**Assignment**
A word-for-word copy of the data is what's wanted; pictures stay out of it.

**Data extract**
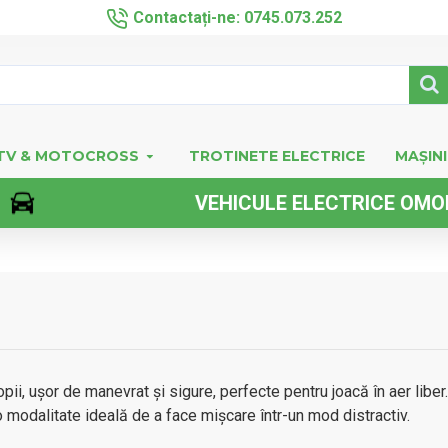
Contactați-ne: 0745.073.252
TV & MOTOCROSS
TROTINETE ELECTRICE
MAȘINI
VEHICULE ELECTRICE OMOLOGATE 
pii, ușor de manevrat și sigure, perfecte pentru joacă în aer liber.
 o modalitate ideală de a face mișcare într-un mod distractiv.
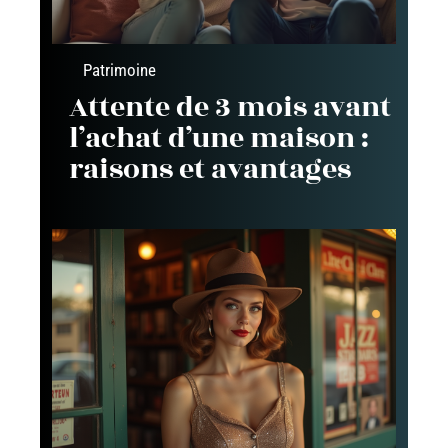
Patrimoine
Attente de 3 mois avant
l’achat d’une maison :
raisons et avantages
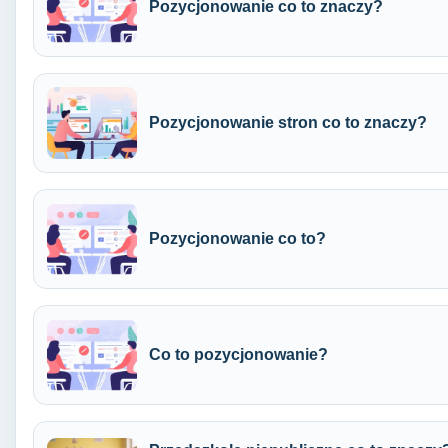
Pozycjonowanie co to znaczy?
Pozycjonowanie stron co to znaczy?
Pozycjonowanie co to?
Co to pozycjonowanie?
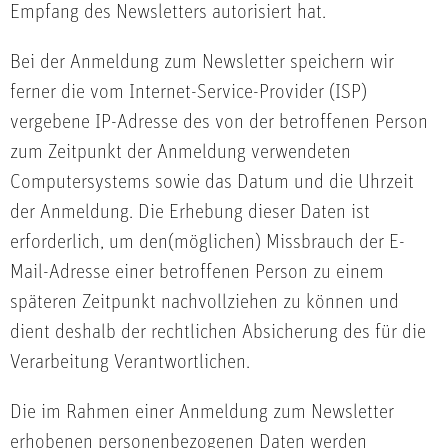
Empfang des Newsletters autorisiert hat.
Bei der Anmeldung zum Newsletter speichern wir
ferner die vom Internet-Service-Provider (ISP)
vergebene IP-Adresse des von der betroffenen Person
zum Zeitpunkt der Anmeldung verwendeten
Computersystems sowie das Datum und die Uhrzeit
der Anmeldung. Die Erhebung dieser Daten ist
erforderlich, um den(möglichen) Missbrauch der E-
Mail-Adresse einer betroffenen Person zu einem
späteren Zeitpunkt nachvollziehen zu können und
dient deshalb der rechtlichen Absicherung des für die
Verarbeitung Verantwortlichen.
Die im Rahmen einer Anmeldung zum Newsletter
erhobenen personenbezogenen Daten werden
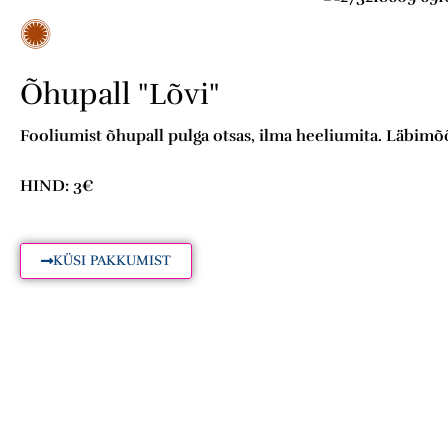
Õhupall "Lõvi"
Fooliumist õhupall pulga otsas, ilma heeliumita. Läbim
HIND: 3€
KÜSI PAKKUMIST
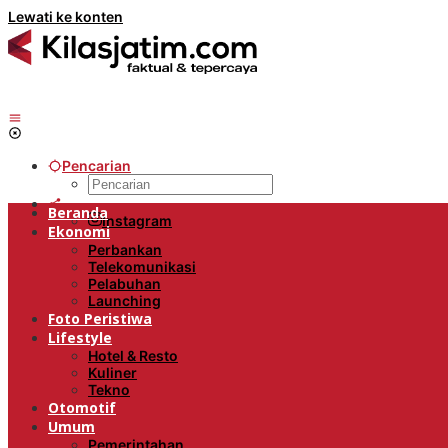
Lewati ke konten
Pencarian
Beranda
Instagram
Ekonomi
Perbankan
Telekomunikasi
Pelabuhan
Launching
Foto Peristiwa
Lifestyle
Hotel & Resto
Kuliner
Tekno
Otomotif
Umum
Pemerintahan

**Solution to this task**
Contactați-ne: 0745.073.252
TV & MOTOCROSS
TROTINETE ELECTRICE
MAȘINI
VEHICULE ELECTRICE OMOLOGATE 
pii, ușor de manevrat și sigure, perfecte pentru joacă în aer liber.
 o modalitate ideală de a face mișcare într-un mod distractiv.
Patrimoine
Attente de 3 mois avant
l’achat d’une maison :
raisons et avantages
Pozycjonowanie co to znaczy?
Pozycjonowanie stron co to znaczy?
Pozycjonowanie co to?
Co to pozycjonowanie?
Empfang des Newsletters autorisiert hat.
Bei der Anmeldung zum Newsletter speichern wir
ferner die vom Internet-Service-Provider (ISP)
vergebene IP-Adresse des von der betroffenen Person
zum Zeitpunkt der Anmeldung verwendeten
Computersystems sowie das Datum und die Uhrzeit
der Anmeldung. Die Erhebung dieser Daten ist
erforderlich, um den(möglichen) Missbrauch der E-
Mail-Adresse einer betroffenen Person zu einem
späteren Zeitpunkt nachvollziehen zu können und
dient deshalb der rechtlichen Absicherung des für die
Verarbeitung Verantwortlichen.
Die im Rahmen einer Anmeldung zum Newsletter
erhobenen personenbezogenen Daten werden
Õhupall "Lõvi"
Fooliumist õhupall pulga otsas, ilma heeliumita. Läbim
HIND: 3€
KÜSI PAKKUMIST
Lewati ke konten
Pencarian
Beranda
Instagram
Ekonomi
Perbankan
Telekomunikasi
Pelabuhan
Launching
Foto Peristiwa
Lifestyle
Hotel & Resto
Kuliner
Tekno
Otomotif
Umum
Pemerintahan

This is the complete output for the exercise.